第31話 この夢のつづきを

 日が暮れるのが早い季節だけあって、気づくと空はうっすらとした、紺色に染まっていた。

 東の空には、一番星がまたたいている。

 まさにえんもたけなわというころだ。


「さあ、領主様、こっち、こっちです。王様パイが焼きあがりましたよ~」


 村の若い娘たちが、きゃあきゃあはしゃぎながら、わたしのところへやってきた。

 あっという間にわたしは取り囲まれた。


「なんだなんだ?」


 王様パイ?

 ワケが分からなかったけど、勢いを得た女子の集団の力というのは恐ろしいもので、とても抵抗なんてできなかった。

 されるがままに、再び一席に座る。


 そのまま少女たちも、輪になって席についた。

 カレンも同じように連行されていた。


 そして、輪の中心のテーブルに、大きなパイが運ばれてきた。

 表面の生地に月桂樹の葉を思わせる模様が刻まれ、こんがりとおいしそうな焼き色がついている。

 ただよってくる香りは、バターとアーモンドミルク、それにブランデーも少し混ざっているだろうか?

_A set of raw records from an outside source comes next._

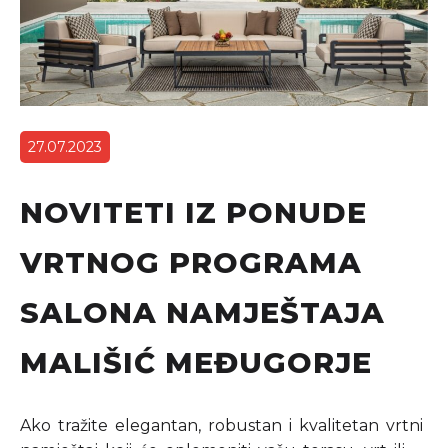
27.07.2023
NOVITETI IZ PONUDE
VRTNOG PROGRAMA
SALONA NAMJEŠTAJA
MALIŠIĆ MEĐUGORJE
Ako tražite elegantan, robustan i kvalitetan vrtni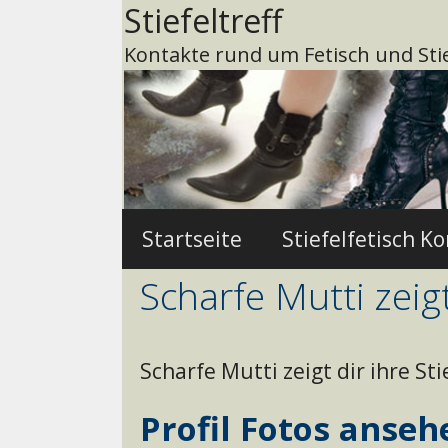
Zum
Stiefeltreff
Inhalt
Kontakte rund um Fetisch und Stie
springen
Startseite
Stiefelfetisch K
Scharfe Mutti zeig
Scharfe Mutti zeigt dir ihre S
Profil Fotos anseh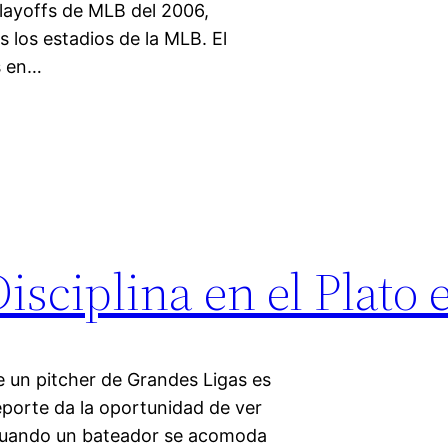
playoffs de MLB del 2006,
 los estadios de la MLB. El
s en…
Disciplina en el Plato
 un pitcher de Grandes Ligas es
porte da la oportunidad de ver
o cuando un bateador se acomoda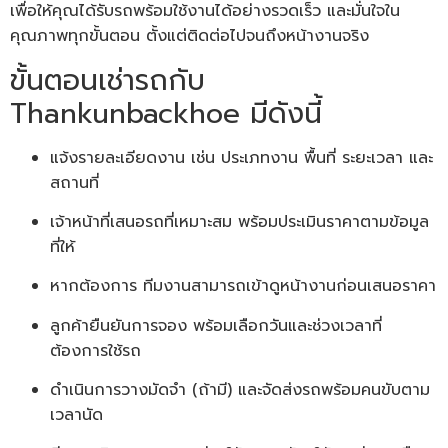
เพื่อให้คุณได้รับรถพร้อมใช้งานได้อย่างรวดเร็ว และมั่นใจใน
คุณภาพทุกขั้นตอน ตั้งแต่ติดต่อไปจนถึงหน้างานจริง
ขั้นตอนเช่ารถกับ
Thankunbackhoe มีดังนี้
แจ้งรายละเอียดงาน เช่น ประเภทงาน พื้นที่ ระยะเวลา และ
สถานที่
เจ้าหน้าที่เสนอรถที่เหมาะสม พร้อมประเมินราคาตามข้อมูล
ที่ให้
หากต้องการ ทีมงานสามารถเข้าดูหน้างานก่อนเสนอราคา
ลูกค้ายืนยันการจอง พร้อมเลือกวันและช่วงเวลาที่
ต้องการใช้รถ
ดำเนินการวางมัดจำ (ถ้ามี) และจัดส่งรถพร้อมคนขับตาม
เวลานัด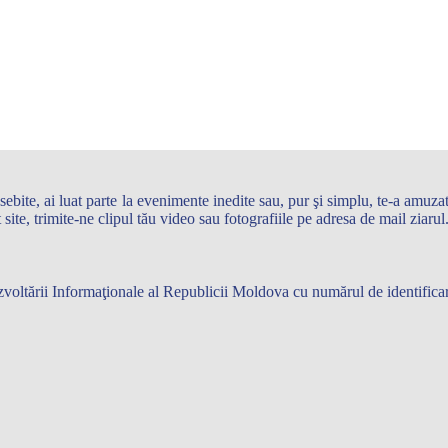
te, ai luat parte la evenimente inedite sau, pur şi simplu, te-a amuzat 
st site, trimite-ne clipul tău video sau fotografiile pe adresa de mail zi
 Dezvoltării Informaţionale al Republicii Moldova cu numărul de identifi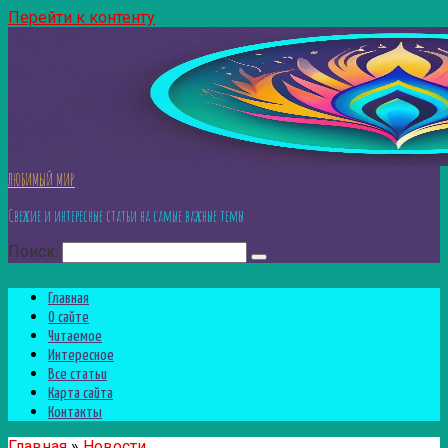
Перейти к контенту
ЛЮБИМЫЙ МИР
Свежие и интересные статьи на самые важные темы
Поиск:
Главная
О сайте
Читаемое
Интересное
Все статьи
Карта сайта
Контакты
Главная
»
Новости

 まさに、収穫祭の締めにふさわしい豪華なパイだけれど、それを見つめる少女たちの目は真剣そのものだ。


「ではでは、はじめて参加される領主様に簡単にルールをご説明しま~す」


 パイを運んできた少女が、張り切って声をあげる。

 たしか、村でただ一つの酒場のあるじ、ステファン夫婦の一人娘でクレアという子だ。

 親を手伝って酒場を切り盛りしているだけあって、よくとおる、元気のいい声だ。


 彼女の説明を要約すると、こういうことだ。

 この王様パイのゲームは、十五歳以上、二十歳以下の少女たちだけでおこなわれる。

 それを聞いたわたしは、とっくに二十歳を過ぎているんだから辞退しようかと思ったけど、特例だからと無理やり席に押しとどめられた。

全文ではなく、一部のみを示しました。